South Korean steelmakers are likely to stick to their overseas investment plans despite the global COVID-19 outbreak. These plans by major steelmakers are in tune with their targets to regulate global supply chains for future growth. South Korean steel mills registered a lesser decline in production and overall profits than their counterparts in other Asian countries.
The steelmakers are also mulling sales of their loss-making domestic units to keep their balance sheets healthy. This, since domestic demand has taken a hit amid the pandemic as auto and appliance manufacturers are forced to shut down in South Korea.
Posco to keep its investment in SE Asia
A major steelmaker Posco will go ahead with its investment of total KRW21.2bn ($17.5mn) in SS Vina, wholly-owned Vietnamese subsidiary over the next three years. Of the total, the company will invest KRW11.1bn in 2020. The investment is aimed at improving operational productivity and scale down overall costs.

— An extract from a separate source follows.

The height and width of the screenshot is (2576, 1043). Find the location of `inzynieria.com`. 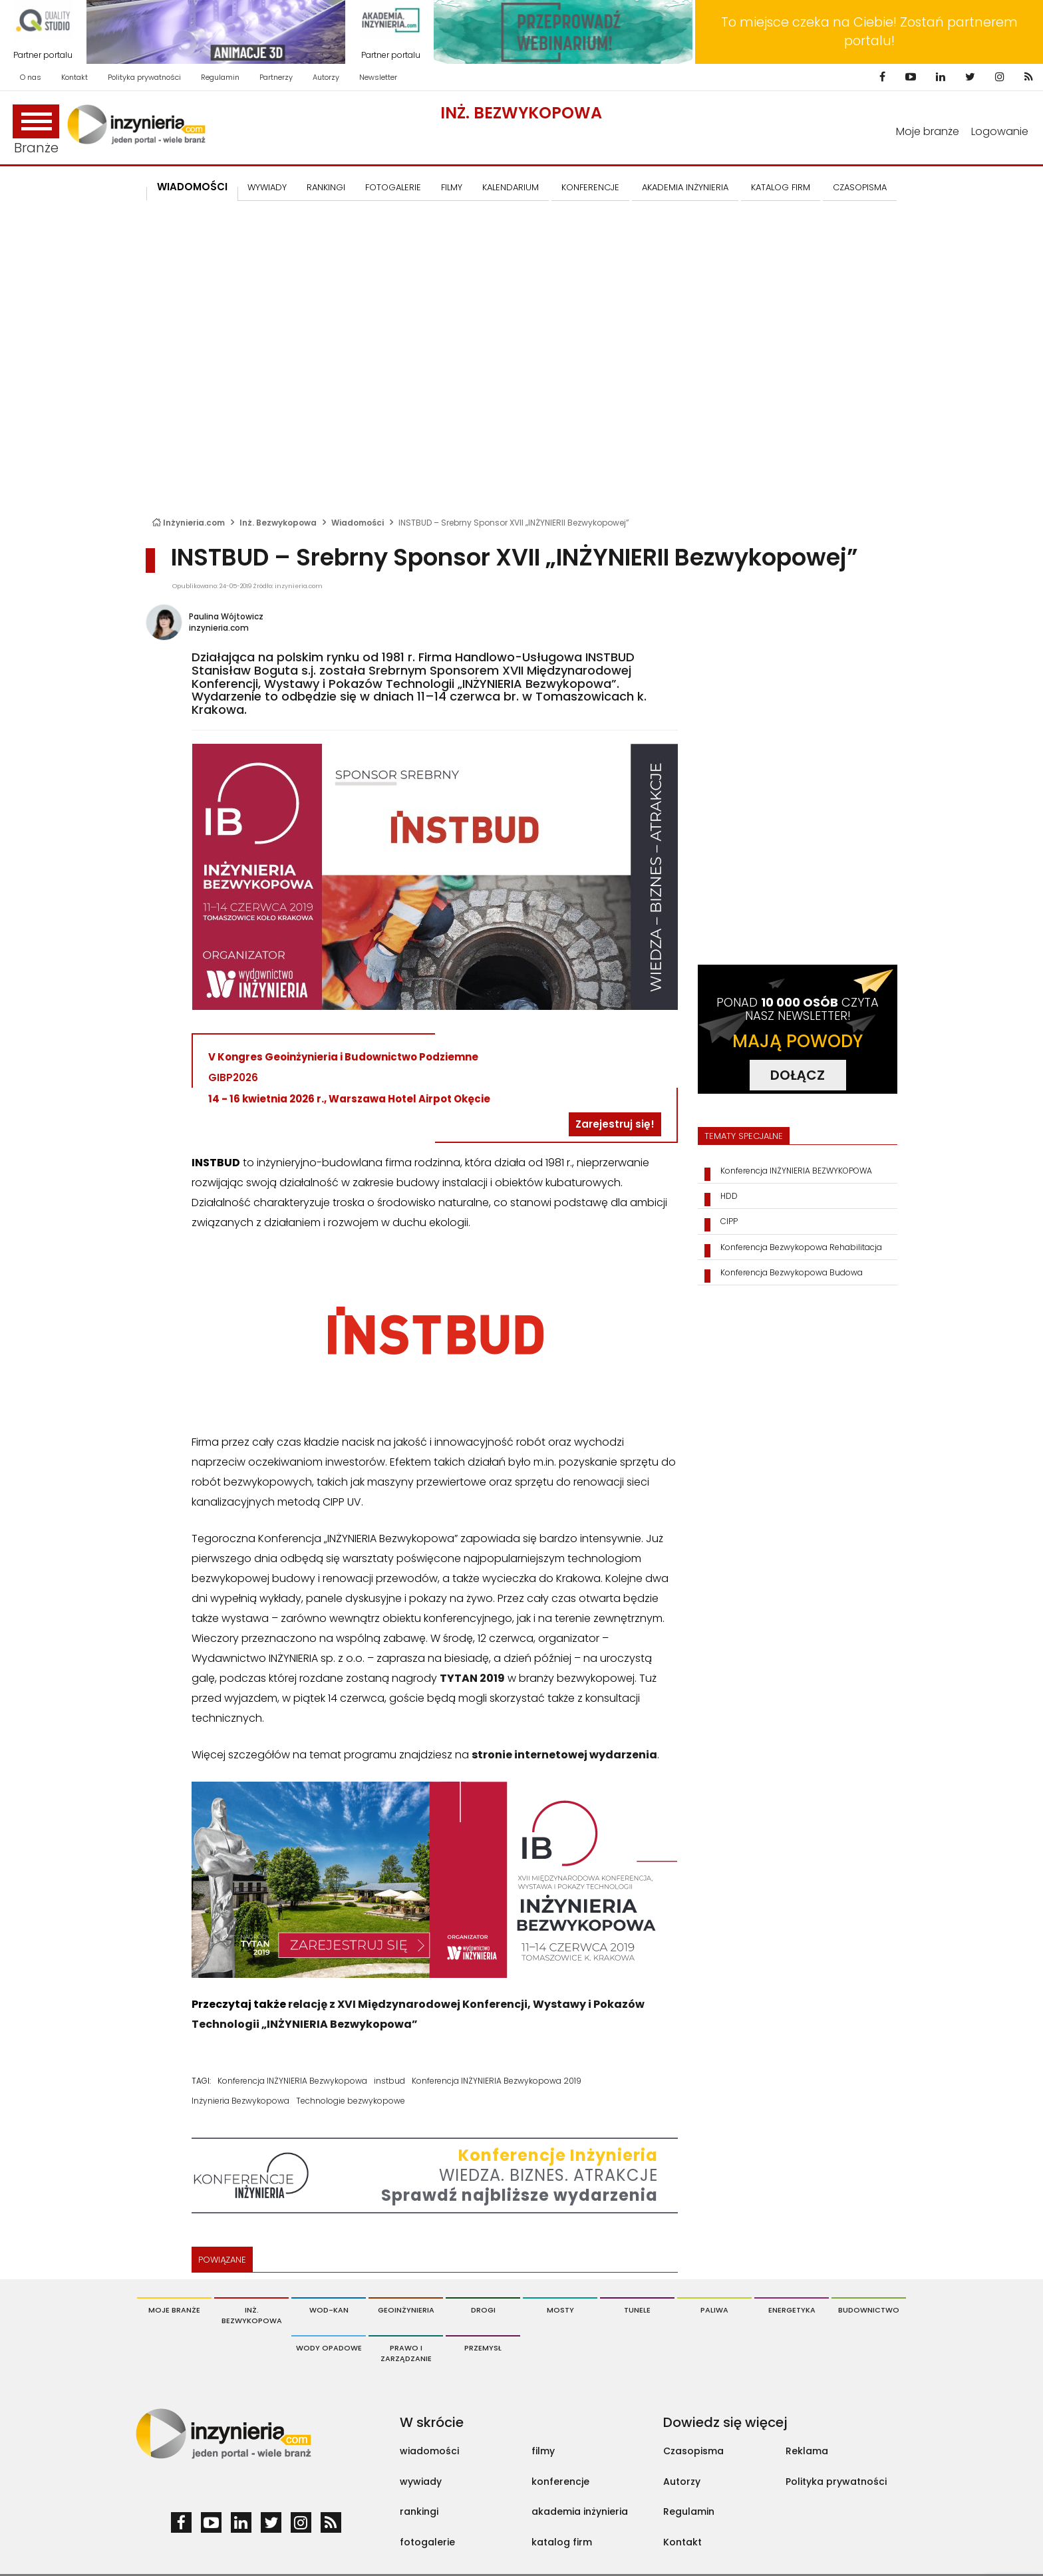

SS Vina steel mill was unable to make profits since its establishment in 2015 and was acquired by the joint venture formed between Posco steel and Yamato Group. Japanese section-steel maker, Yamato Group owns 49pc stake. SS Vina continues to bear heavy losses.
In Indonesia, Posco is expected to commence operations at the new third P-IJPC factory as scheduled in 2020. The automotive steel plate facility at Karawang International Industrial City in Jakarta would have an annual capacity of 100,000mt, that would take Posco’s total annual production capacity in Indonesia to 300,000mt. The company may go ahead with its investment in PT. Krakatau Posco, a joint venture with Indonesia’s state-run Krakatau Steel whose total output was 3.02mn mt in 2019.
Hyundai Steel’s to raise investments in the Czech Republic
Hyundai Steel had invested KRW7.7bn in 2019 to build a hot stamping plant in Ostrava in the Czech Republic. The company is likely to infuse more funds in the venture in 2020 from its total budget of KRW59.1bn. Hyundai steel aims to cater to a potential demand in Europe and expand in the global automotive steel sheet industry. With two hot stamping facilities and one blanking facility, its total annual capacity would reach 3.35mn mt.
Indian ventures on hold
The Indian government was keen to bring Japanese steel mills in India with factories in Andhra Pradesh and Odisha. After the COVID-19 outbreak, these plans have been kept on hold. Mainly since the domestic steel demand could show a sluggish recovery in the future. As part of their de-risking strategy, the Japanese government is anticipated to spend nearly $2bn to relocate companies out of China.